* Task brief
Write every line below out again, exactly as given, but leave out the pictures.
[Data provided]
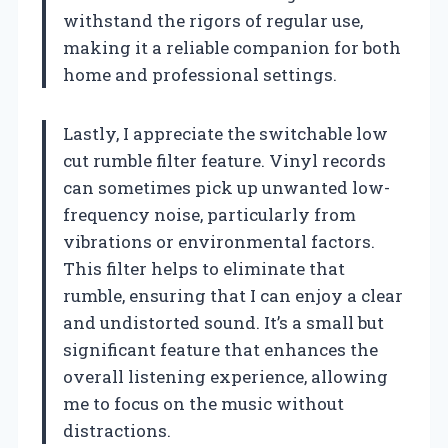
withstand the rigors of regular use,
making it a reliable companion for both
home and professional settings.
Lastly, I appreciate the switchable low
cut rumble filter feature. Vinyl records
can sometimes pick up unwanted low-
frequency noise, particularly from
vibrations or environmental factors.
This filter helps to eliminate that
rumble, ensuring that I can enjoy a clear
and undistorted sound. It’s a small but
significant feature that enhances the
overall listening experience, allowing
me to focus on the music without
distractions.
[/Data provided]
* Exercise answer
withstand the rigors of regular use,
making it a reliable companion for both
home and professional settings.
Lastly, I appreciate the switchable low
cut rumble filter feature. Vinyl records
can sometimes pick up unwanted low-
frequency noise, particularly from
vibrations or environmental factors.
This filter helps to eliminate that
rumble, ensuring that I can enjoy a clear
and undistorted sound. It’s a small but
significant feature that enhances the
overall listening experience, allowing
me to focus on the music without
distractions.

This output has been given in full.